Il y a des livres dont je me désole qu'ils ne tiennent pas leurs belles promesses. "Pour en finir avec la productivité" de Laetitia Vitaud est de ceux-là.
L'auteure propose une critique féministe de la productivité. Si le projet était excitant (la productivité, poussée par les hommes, est un poison pour nos sociétés), il me laisse un peu sur ma faim.
Pourtant, l'idée que la productivité, expression de la puissance productive des facteurs de production, ait quelque chose à voir avec l'expression masculine de leur puissance sociale, est une idée qui me plaît. On le sait : les mecs ne ratent jamais un concours de facteur de (re)production, et sont souvent obsédés par la question de l'amélioration de leurs performances, dans tous les domaines.
De ce point de vue, somme toute très classique, Élisabeth Badinter et Françoise Héritier avaient raison : les femmes sont moins soucieuses de prouver leur puissance reproductrice.
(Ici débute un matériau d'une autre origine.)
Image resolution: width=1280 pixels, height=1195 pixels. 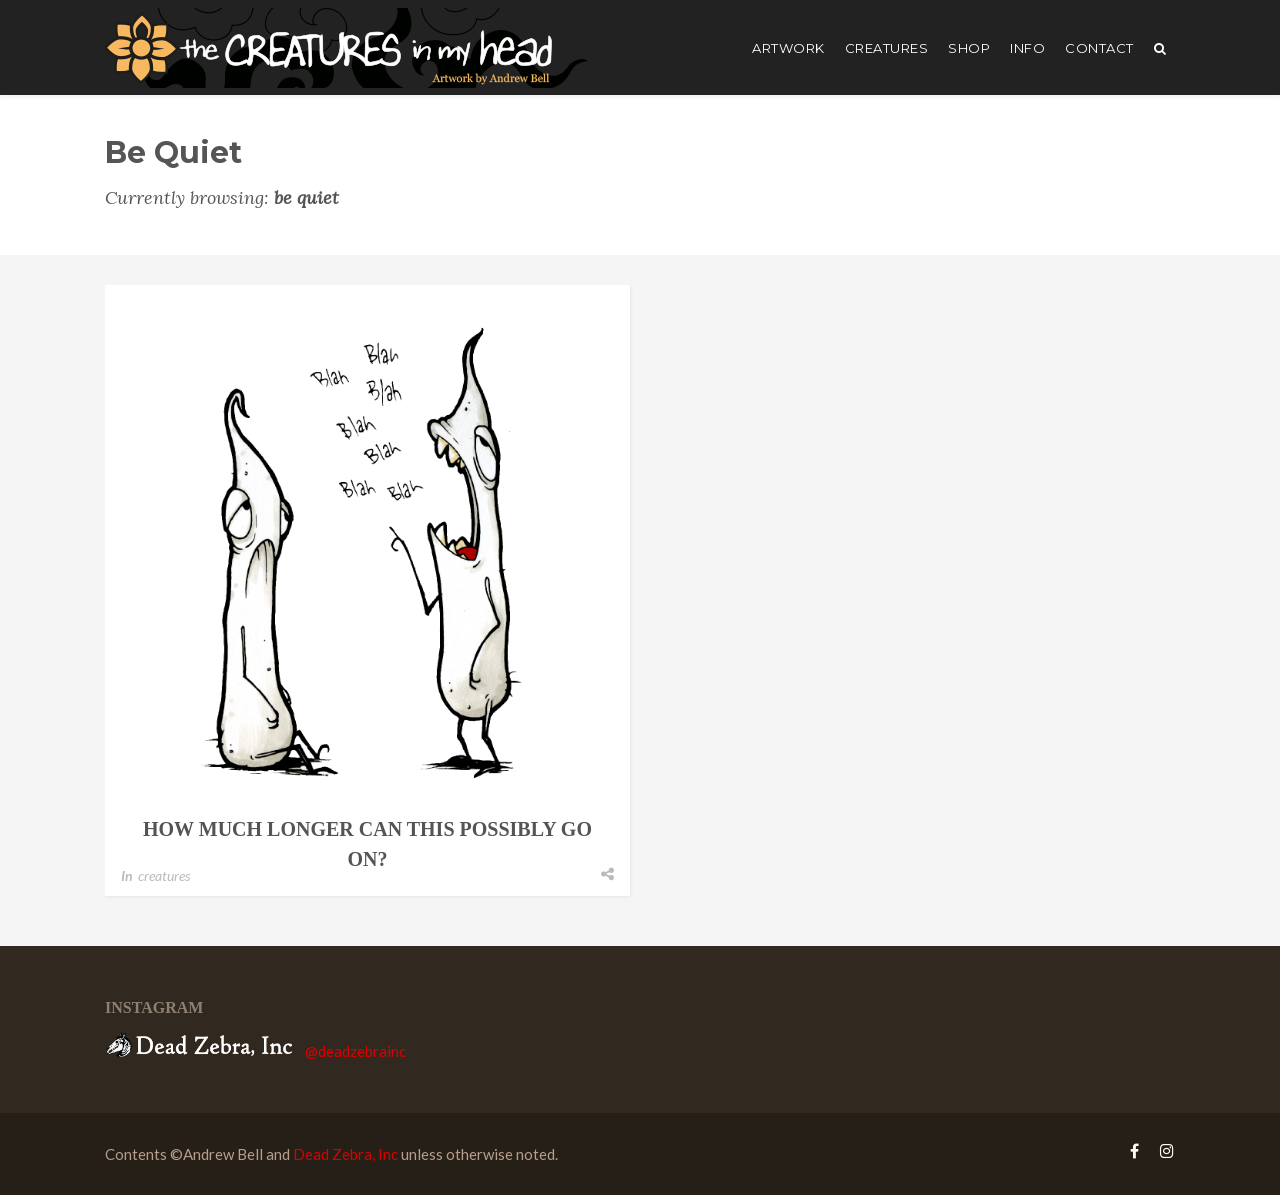 I want to click on Info, so click(x=1027, y=48).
Elles savent que ce sont elles qui "font" le monde, point.
Alors où est le problème ?
Essentiellement dans le fait que Laetitia Vitaud regrette toutes les deux pages que l'on ne parvienne pas à mesurer la contribution des femmes à la productivité globale du système productif. Alors que si on le faisait, dit-elle, on verrait que "les femmes portent la productivité de tous sur leurs épaules, sans en recevoir les fruits". Cela ressemble à une revendication marxiste ou sociale-démocrate classique sur la juste répartition des efforts de chacun. Mais ça n'est aucunement une raison d'"en finir avec la productivité". Juste de mieux prendre en compte celle de tous et de chacune.
Pour ma part, je pense que la productivité est impossible à mesurer mais je ne le regrette pas ! Car elle sert, comme le dit L. Vitaud, à justifier les inégalités. Y compris envers ceux et celles qui sont peu, voire pas du tout efficaces (personnes handicapées ou malades psychiques, par ex.).
En fait, on ne peut pas réclamer une meilleure distribution de la richesse pour les femmes, au motif qu'elles sont plus productives qu'on le croit, tout en critiquant l'idée de productivité. Critiquer l'obsession de la productivité, c'est soit s'en débarrasser totalement, soit chercher à la réduire radicalement.
On comprend que ce n'est pas le sujet de notre auteure en lisant ce qu'elle dit sur la décroissance : car celle-ci est directement liée à la baisse de la productivité. Or Laetitia Vitaud ne parvient pas à sauter le pas : celui qui lui ferait espérer que l'on baisse la productivité globale du système, en le faisant décroître.
Or, cela arrivera lorsque les ressources énergétiques nous manqueront. Et là, il faudra bien faire "ensemble", comme elle le dit, ce que le système productif ne pourra plus faire à notre place.
C'est alors seulement, lorsque la productivité aura disparu, que l'on pourra enfin se poser la question de l'utilité sociale du travail de chacun.
Et l'on verra la question de l'égalité hommes-femmes être au cœur de la vie sociale.
La productivité, elle, en sera sortie pour de bon.